Die Erfindung betrifft eine Vorrichtung zum elektrischen Verbinden von zwei vorzugsweise Isoliergas-gefüllten Schaltfeldern, insbesondere Sammelschienenkupplung (1; 101; 201), die auf der Seite jedes Schaltfeldes (2, 3) jeweils ein Buchsenelement (5, 6) mit einem darin angeordneten Kontaktelement (10) und ein Feldsteuerelement (17) aufweist, wobei die Kontaktelemente (10) durch ein Verbindungselement (12) elektrisch verbindbar sind, dadurch gekennzeichnet, dass das Feldsteuerelement (17) aus einem kautschukartig elastisch verformbaren Werkstoff besteht; und dass das kautschukartig elastisch verformbare Feldsteuerelement (17) sich axial über die gesamte Länge des Verbindungselements (12) erstreckt.

Description

Die Erfindung betrifft eine Vorrichtung zum elektrischen Verbinden von zwei vorzugsweise Isoliergas-gefüllten Schaltfeldern, insbesondere eine Sammelschienenkupplung, gemäß dem Oberbegriff des Anspruchs 1.
Sammelschienenkupplungen sind beispielsweise aus der DE 43 12 261 C2 bekannt. Auf der Seite jedes Schaltfeldes weist die bekannte Sammelschienenkupplung ein Buchsenelement aus einem Gießharz mit einem darin angeordneten Kontaktelement und einem Feldsteuerelement auf, wobei die Kontaktelemente durch ein Verbindungselement elektrisch miteinander verbindbar sind. Bei der bekannten Vorrichtung wird das Feldsteuerelement zum Teil vom Kontaktelement einstückig ausgebildet, zum Teil ist ein elektrisch leitendes Material in einem mittleren Bereich eines Isolierelements angeordnet. Diese zweiteilige Ausgestaltung des Feldsteuerelements ist aufwendig in der Herstellung und Montage.

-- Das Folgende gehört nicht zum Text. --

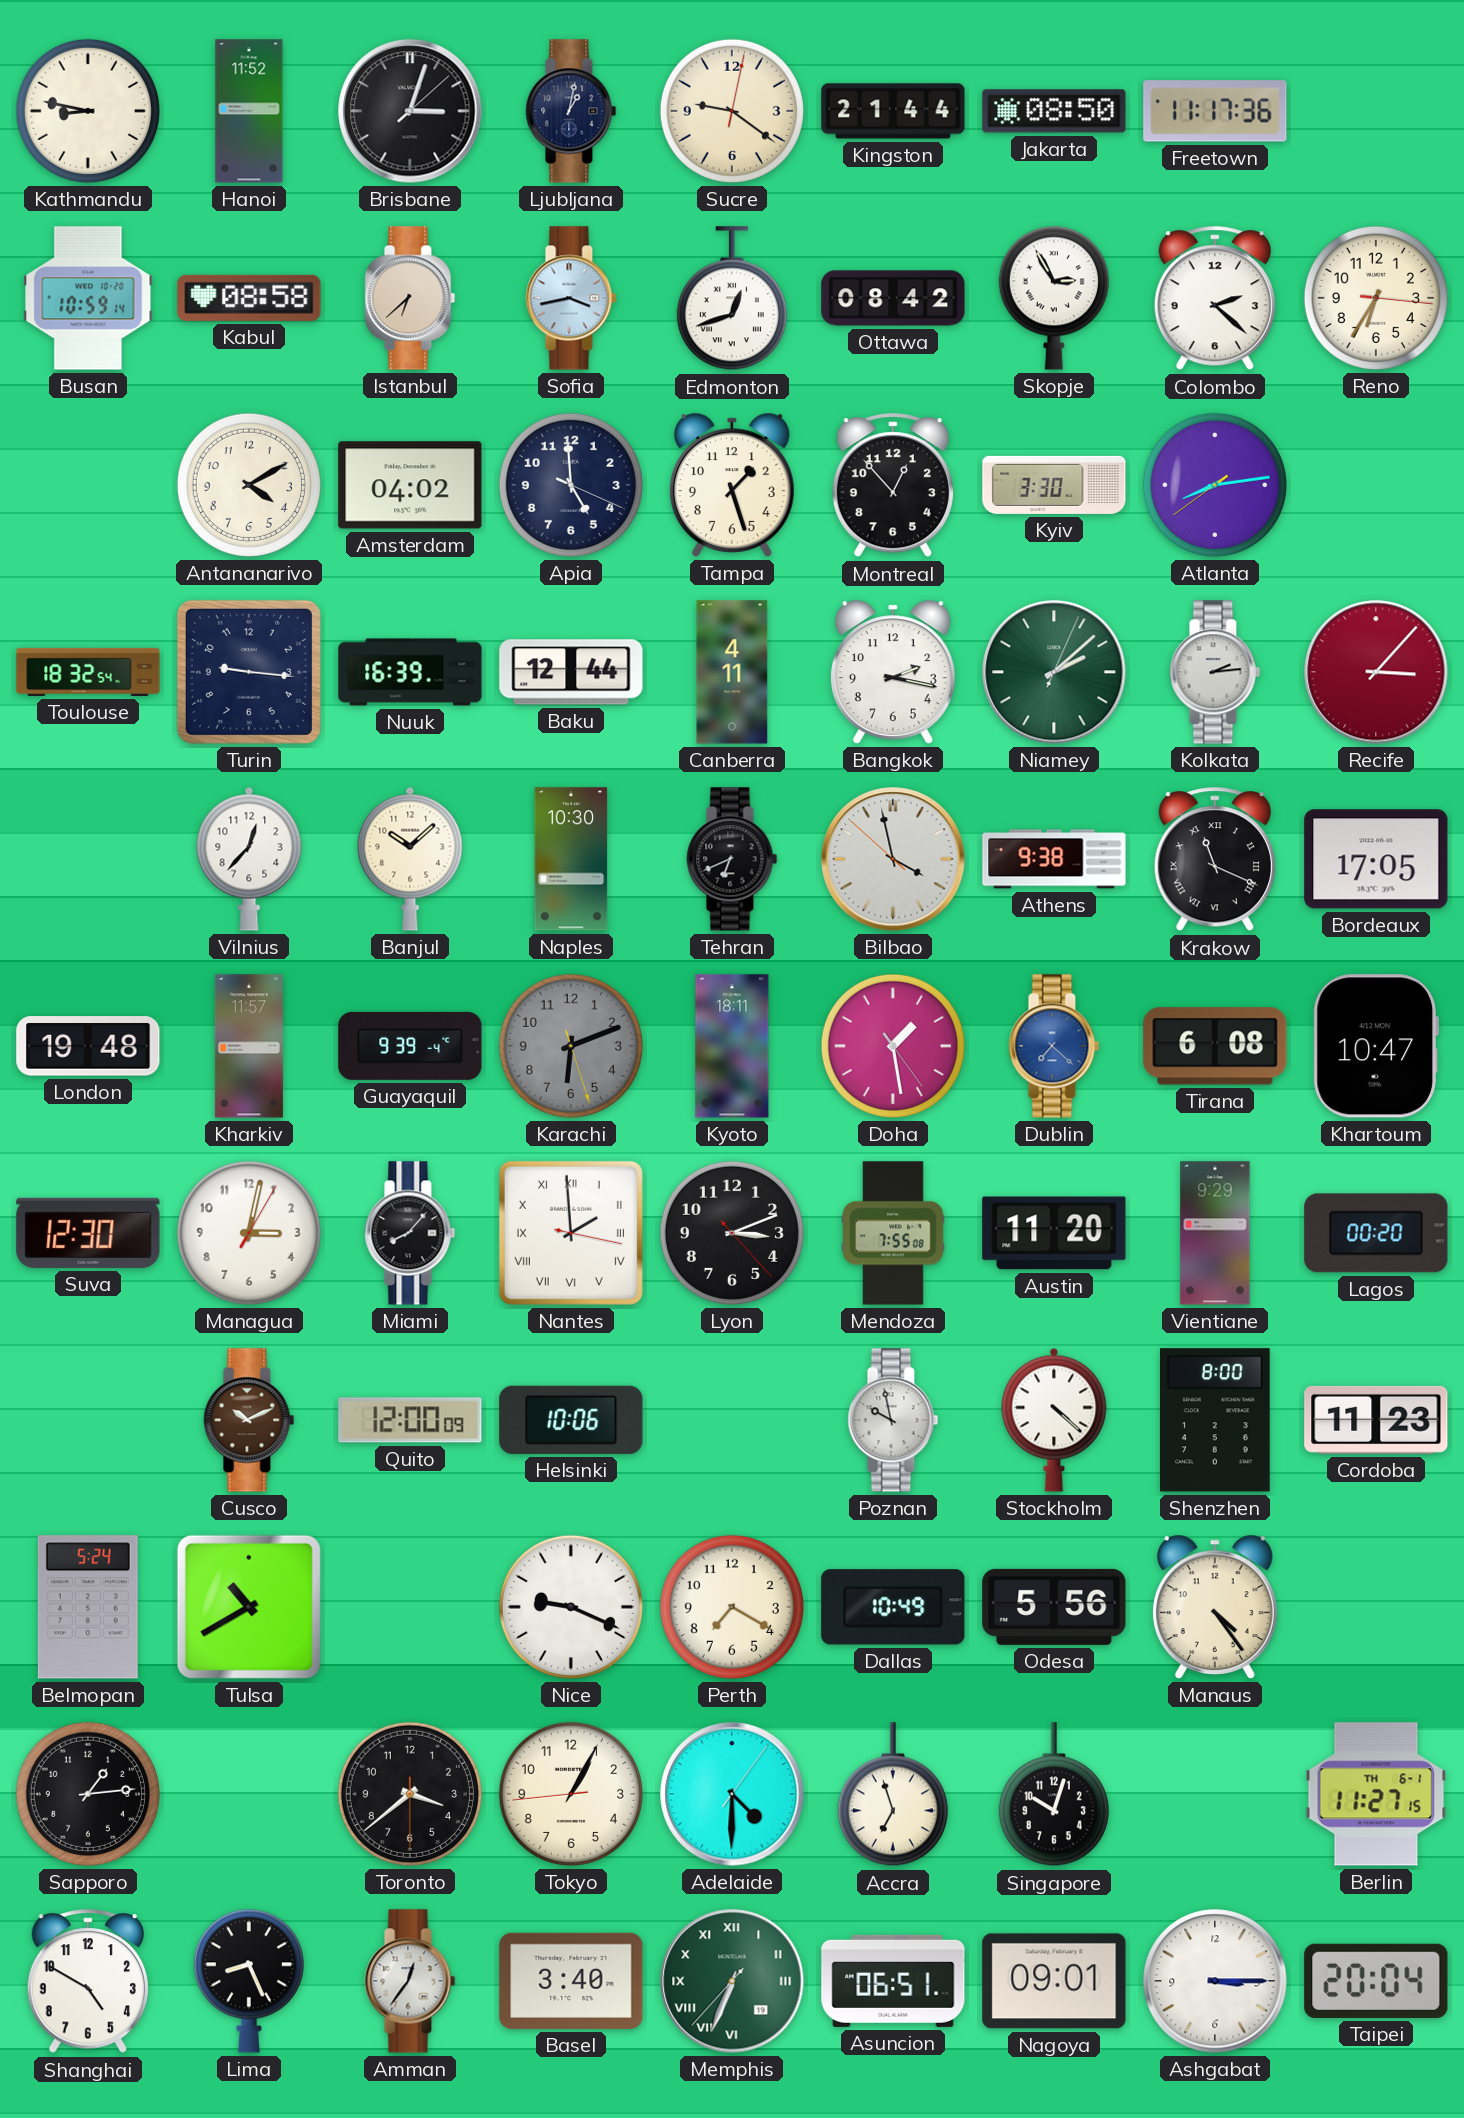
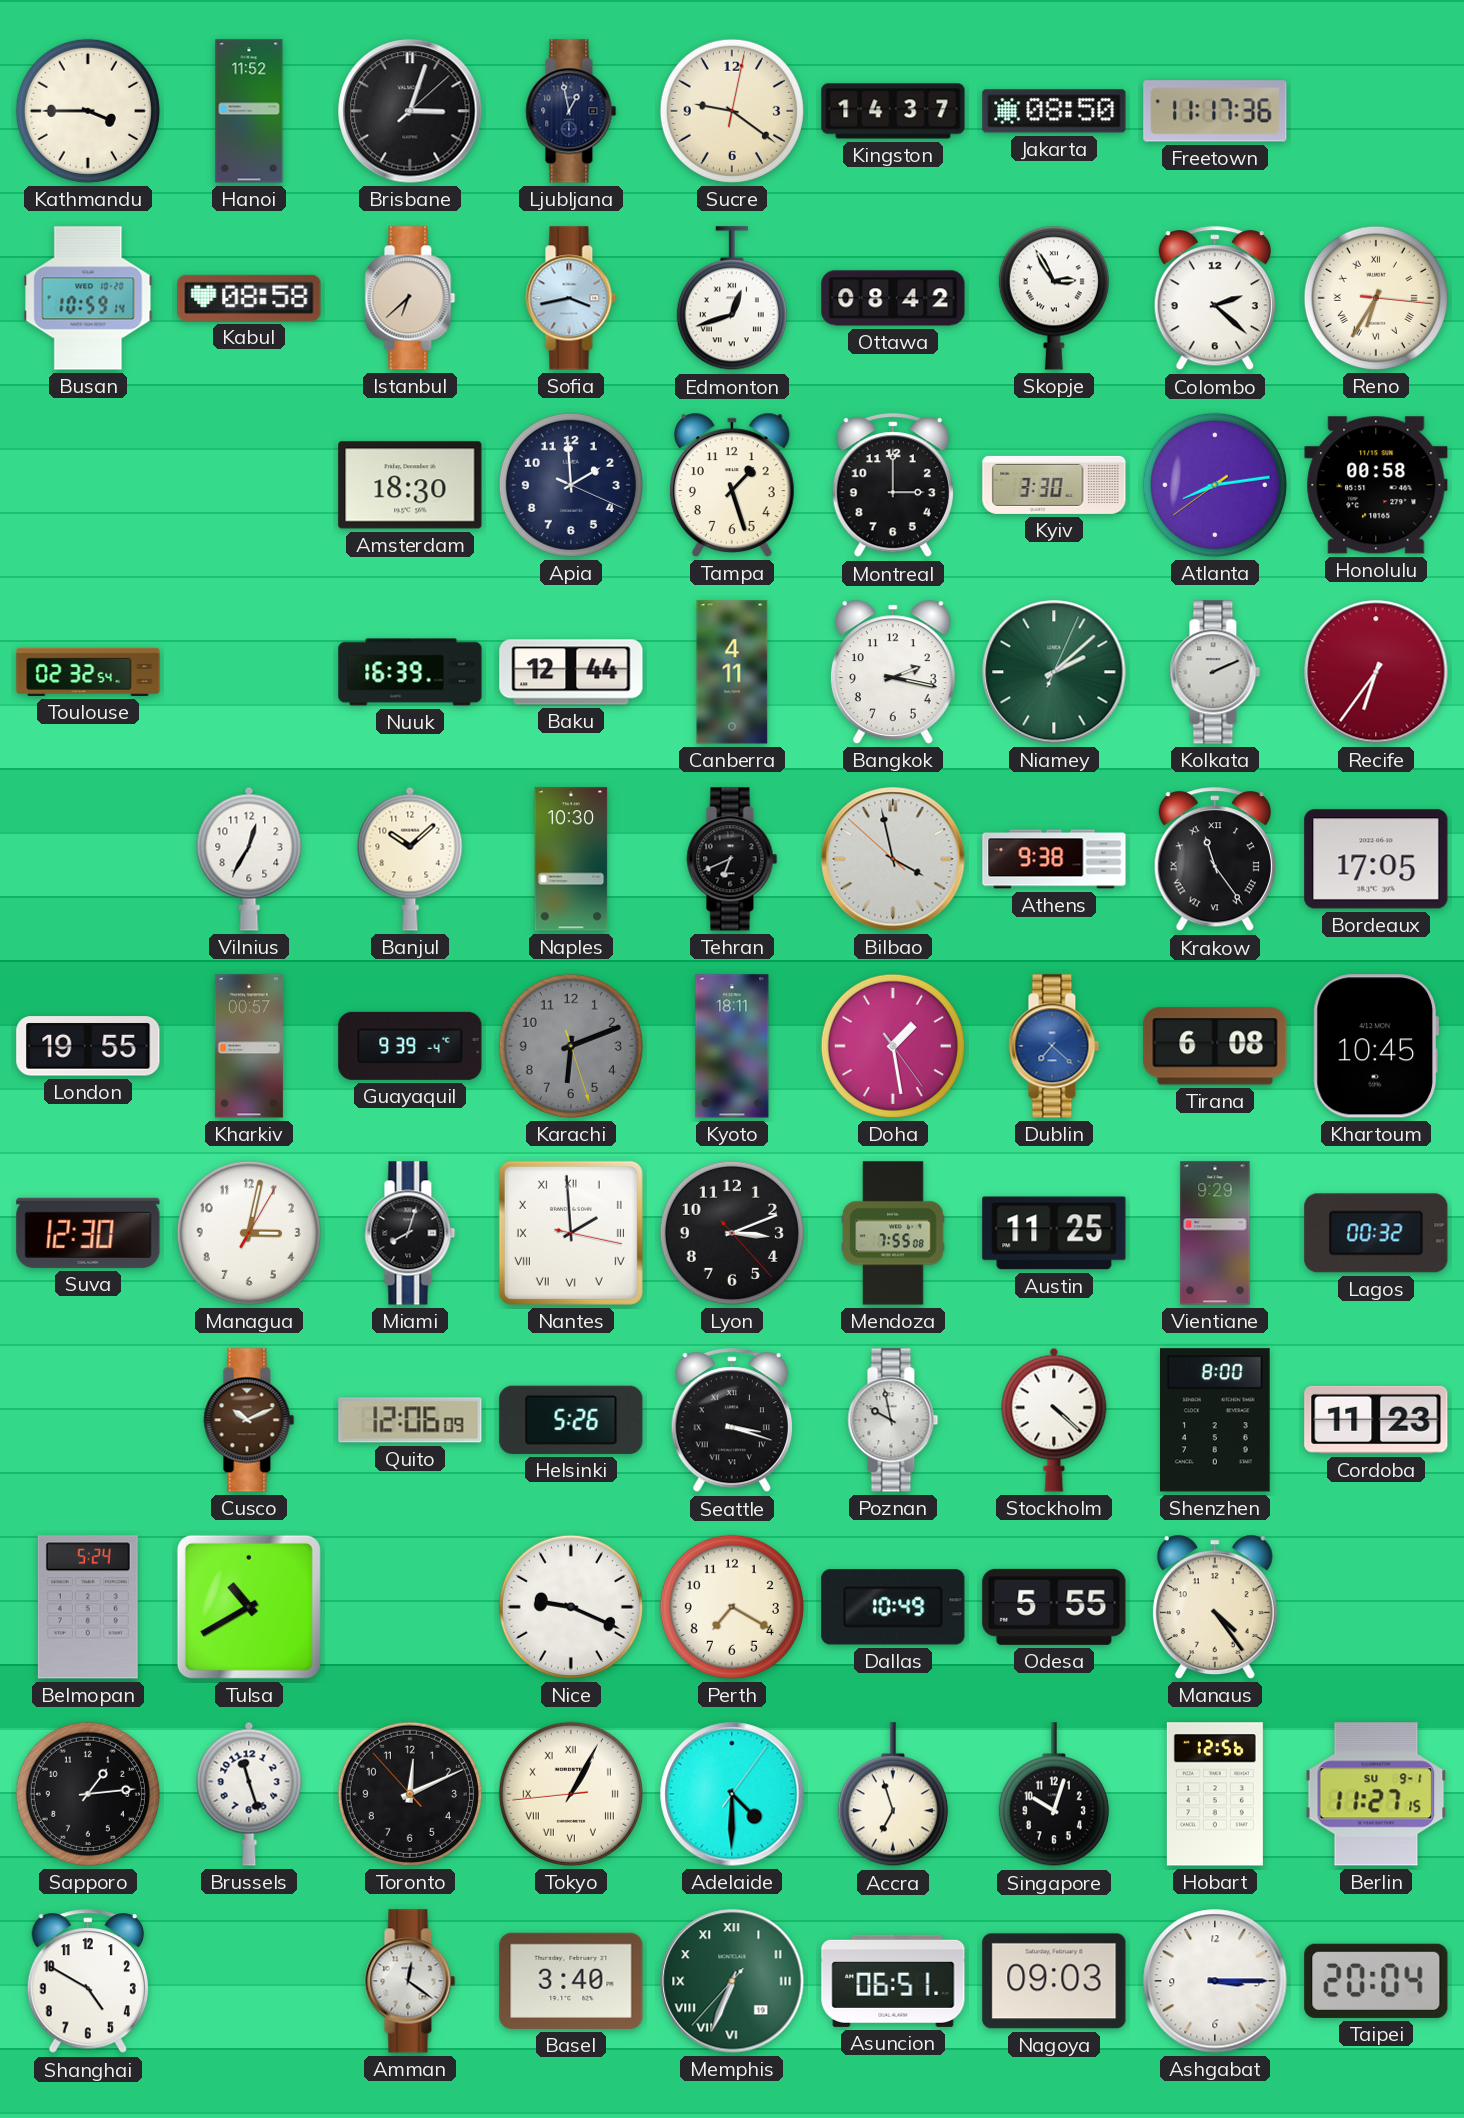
Kathmandu: 8:47 -> 3:45
Ljubljana: 1:02 -> 12:58
Kingston: 21:44 -> 14:37
Reno numerals: Arabic -> Roman
Antananarivo: 4:10 -> none
Amsterdam: 04:02 -> 18:30
Apia: 4:59 -> 1:59
Montreal: 12:53 -> 3:00
Honolulu: none -> 00:58
Toulouse: 18:32 -> 02:32
Turin: 9:16 -> none
Kolkata: 2:14 -> 2:11
Recife: 3:07 -> 6:36
Vilnius: 12:37 -> 12:35
Krakow: 11:19 -> 11:24
London: 19:48 -> 19:55
Kharkiv: 11:57 -> 00:57
Khartoum: 10:47 -> 10:45
Miami: 8:07 -> 8:03
Austin: 11:20 -> 11:25
Lagos: 00:20 -> 00:32
Quito: 12:00 -> 12:06
Helsinki: 10:06 -> 5:26
Seattle: none -> 3:18
Odesa: 5:56 -> 5:55
Brussels: none -> 11:27
Toronto: 3:38 -> 12:10
Tokyo numerals: Arabic -> Roman
Hobart: none -> 12:56
Berlin date: TH 6-1 -> SU 9-1
Lima: 8:26 -> none
Amman: 12:36 -> 12:21
Nagoya: 09:01 -> 09:03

Außerdem erfordert die bekannte Vorrichtung bei der Montage eine exakte Ausrichtung der beiden Kontaktelemente zueinander.
Aus der EP 0520 933 B1 ist eine gattungsgemäße Vorrichtung bekannt, bei der in einem Metallrohr das Verbindungselement angeordnet ist, wobei sich das Verbindungselement in dem Metallrohr über elastische Bänder abstützt, um Lagefehler ausgleichen zu können.
Der Erfindung liegt das Problem zugrunde, eine gattungsgemäße Vorrichtung bereitzustellen, welche die Nachteile des Standes der Technik überwindet. Insbesondere soll die Vorrichtung einfach in der Herstellung und Montage sein, dauerhaft zuverlässig Teilentladungen verhindern und zudem vielseitig einsetzbar sein.
Das Problem ist durch die im Anspruch 1 bestimme Vorrichtung gelöst. Besondere Ausführungsarten der Erfindung sind in den Unteransprüchen bestimmt.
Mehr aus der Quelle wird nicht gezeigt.